• _What the task asks_: Each line in the records below that has the word "Klangwerkstatt" should be copied.

** Opening Provided entries block **

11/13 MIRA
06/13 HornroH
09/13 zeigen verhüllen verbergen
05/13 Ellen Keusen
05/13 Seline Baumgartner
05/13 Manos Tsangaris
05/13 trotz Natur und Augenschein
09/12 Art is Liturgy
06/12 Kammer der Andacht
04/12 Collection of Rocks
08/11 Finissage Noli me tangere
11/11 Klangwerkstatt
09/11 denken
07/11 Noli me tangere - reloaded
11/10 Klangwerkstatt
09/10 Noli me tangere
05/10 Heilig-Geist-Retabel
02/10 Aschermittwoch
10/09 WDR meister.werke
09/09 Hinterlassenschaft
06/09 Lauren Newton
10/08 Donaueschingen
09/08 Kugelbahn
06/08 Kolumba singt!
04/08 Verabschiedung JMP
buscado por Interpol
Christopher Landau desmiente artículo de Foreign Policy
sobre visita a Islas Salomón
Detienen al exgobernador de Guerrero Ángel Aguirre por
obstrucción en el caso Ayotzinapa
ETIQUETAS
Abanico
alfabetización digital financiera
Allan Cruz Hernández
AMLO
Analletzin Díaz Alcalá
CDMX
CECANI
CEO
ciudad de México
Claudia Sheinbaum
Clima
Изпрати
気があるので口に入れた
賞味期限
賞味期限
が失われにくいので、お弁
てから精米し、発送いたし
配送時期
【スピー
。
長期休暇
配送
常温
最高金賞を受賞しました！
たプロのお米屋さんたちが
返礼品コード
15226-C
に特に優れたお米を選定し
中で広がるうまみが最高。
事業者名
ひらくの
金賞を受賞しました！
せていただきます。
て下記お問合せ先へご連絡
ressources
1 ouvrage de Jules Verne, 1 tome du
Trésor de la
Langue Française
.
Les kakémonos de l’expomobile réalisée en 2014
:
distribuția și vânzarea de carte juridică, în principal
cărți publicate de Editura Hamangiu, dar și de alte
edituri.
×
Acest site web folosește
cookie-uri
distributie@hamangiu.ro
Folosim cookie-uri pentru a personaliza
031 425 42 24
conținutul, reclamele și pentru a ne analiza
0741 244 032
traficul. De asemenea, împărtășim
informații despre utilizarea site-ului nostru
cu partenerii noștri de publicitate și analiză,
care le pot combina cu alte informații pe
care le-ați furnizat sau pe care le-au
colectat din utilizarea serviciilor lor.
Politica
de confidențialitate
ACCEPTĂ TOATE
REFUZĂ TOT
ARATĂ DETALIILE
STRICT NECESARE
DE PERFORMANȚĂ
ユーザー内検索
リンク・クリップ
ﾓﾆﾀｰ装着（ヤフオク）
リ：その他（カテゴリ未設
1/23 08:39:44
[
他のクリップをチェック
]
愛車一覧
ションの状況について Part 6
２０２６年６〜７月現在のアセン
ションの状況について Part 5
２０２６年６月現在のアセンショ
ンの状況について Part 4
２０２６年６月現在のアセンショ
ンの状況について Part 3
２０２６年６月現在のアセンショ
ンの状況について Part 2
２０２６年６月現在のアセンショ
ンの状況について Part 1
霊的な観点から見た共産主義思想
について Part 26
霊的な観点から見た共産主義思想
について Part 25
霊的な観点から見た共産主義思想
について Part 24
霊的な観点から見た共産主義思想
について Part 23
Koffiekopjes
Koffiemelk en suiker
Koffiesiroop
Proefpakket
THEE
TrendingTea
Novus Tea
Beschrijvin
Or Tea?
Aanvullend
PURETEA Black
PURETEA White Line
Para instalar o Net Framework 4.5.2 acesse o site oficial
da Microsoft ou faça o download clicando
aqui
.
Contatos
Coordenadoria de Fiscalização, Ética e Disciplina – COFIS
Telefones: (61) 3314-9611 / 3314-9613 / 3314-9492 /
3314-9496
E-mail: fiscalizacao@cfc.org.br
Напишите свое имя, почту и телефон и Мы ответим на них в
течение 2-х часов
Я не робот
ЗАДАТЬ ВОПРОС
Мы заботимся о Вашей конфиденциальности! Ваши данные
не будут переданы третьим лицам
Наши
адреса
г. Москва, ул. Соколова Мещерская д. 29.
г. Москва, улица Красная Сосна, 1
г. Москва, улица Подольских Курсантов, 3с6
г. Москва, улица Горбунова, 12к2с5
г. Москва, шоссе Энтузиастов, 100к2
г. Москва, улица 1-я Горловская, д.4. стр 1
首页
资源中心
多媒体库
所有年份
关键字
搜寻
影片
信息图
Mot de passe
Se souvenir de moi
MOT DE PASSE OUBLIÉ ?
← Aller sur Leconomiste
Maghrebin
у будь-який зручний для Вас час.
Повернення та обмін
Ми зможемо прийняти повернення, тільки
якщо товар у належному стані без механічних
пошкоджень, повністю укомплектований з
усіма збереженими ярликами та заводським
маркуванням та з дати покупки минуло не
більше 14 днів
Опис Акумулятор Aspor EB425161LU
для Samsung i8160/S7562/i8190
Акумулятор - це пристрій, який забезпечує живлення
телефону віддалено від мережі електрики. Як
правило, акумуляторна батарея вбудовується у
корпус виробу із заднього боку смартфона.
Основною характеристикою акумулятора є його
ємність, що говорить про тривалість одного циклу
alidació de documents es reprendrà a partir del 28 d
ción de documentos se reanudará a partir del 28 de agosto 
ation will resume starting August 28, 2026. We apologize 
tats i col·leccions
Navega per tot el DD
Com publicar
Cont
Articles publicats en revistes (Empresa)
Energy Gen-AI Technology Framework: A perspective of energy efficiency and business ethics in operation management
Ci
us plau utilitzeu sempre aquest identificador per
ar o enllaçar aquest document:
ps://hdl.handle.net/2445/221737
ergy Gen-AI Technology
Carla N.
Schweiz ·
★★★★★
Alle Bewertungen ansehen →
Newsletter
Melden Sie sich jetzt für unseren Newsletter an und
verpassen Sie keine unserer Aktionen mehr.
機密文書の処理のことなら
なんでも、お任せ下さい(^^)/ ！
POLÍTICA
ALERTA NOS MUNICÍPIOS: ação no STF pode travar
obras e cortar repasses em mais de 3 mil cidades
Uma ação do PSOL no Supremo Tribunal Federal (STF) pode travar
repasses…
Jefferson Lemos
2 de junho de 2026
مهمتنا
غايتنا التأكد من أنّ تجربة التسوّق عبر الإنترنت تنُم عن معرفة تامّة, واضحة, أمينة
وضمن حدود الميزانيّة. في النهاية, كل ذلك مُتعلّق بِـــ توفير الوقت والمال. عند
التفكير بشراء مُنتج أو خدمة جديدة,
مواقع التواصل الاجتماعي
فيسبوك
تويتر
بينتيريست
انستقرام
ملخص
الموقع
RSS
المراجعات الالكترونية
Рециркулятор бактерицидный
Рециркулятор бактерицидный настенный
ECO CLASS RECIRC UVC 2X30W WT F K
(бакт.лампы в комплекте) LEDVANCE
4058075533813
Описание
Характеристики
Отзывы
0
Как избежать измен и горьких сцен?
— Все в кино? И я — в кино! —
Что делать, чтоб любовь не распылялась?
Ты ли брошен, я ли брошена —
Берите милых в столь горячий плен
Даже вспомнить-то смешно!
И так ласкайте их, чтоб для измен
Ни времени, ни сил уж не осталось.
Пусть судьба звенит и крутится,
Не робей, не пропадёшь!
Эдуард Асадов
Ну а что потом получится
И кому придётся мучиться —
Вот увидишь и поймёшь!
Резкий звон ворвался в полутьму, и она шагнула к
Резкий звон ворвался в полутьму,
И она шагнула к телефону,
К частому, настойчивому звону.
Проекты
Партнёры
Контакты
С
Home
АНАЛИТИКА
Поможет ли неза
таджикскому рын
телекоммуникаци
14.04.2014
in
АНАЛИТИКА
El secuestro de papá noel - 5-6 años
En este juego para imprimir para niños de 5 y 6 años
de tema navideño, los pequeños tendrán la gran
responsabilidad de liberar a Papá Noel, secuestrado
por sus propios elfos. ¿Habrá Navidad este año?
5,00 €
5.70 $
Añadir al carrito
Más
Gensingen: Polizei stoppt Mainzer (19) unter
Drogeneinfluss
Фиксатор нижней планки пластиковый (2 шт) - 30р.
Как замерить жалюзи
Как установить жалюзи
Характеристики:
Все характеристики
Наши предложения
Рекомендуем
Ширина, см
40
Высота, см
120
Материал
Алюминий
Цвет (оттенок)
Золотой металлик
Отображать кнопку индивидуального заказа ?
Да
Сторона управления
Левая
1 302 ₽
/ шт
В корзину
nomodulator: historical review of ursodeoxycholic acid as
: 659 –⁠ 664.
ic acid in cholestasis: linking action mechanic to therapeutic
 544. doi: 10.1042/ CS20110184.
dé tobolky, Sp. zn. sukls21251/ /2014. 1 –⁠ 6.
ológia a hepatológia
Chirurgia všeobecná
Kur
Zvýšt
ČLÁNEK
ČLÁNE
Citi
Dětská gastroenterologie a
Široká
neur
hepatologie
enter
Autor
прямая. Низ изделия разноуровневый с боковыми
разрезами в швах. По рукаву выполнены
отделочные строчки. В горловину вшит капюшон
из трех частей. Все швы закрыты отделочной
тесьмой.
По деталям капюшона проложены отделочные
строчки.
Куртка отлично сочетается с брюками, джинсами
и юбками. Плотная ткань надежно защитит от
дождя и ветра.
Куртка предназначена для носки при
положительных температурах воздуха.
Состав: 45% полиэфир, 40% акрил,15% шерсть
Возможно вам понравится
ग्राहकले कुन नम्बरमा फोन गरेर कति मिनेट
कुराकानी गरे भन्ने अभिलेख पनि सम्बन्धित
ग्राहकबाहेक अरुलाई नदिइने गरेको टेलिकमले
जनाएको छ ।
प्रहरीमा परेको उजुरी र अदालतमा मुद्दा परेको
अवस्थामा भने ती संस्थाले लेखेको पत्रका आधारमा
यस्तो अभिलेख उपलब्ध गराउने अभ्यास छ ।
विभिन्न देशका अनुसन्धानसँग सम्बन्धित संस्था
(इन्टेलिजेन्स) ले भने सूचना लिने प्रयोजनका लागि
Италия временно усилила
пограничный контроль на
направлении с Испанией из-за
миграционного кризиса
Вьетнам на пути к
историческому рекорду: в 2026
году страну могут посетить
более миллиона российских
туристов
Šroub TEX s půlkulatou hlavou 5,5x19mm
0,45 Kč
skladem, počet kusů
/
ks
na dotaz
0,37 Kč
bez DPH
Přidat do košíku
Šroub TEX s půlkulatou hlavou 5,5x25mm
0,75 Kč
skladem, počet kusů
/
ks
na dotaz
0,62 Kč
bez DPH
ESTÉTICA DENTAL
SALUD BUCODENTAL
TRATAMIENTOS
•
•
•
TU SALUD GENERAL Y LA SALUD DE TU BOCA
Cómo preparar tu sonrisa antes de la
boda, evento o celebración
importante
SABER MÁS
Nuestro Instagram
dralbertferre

** Closing Provided entries block **

• _Output of the task_:
11/11 Klangwerkstatt
11/10 Klangwerkstatt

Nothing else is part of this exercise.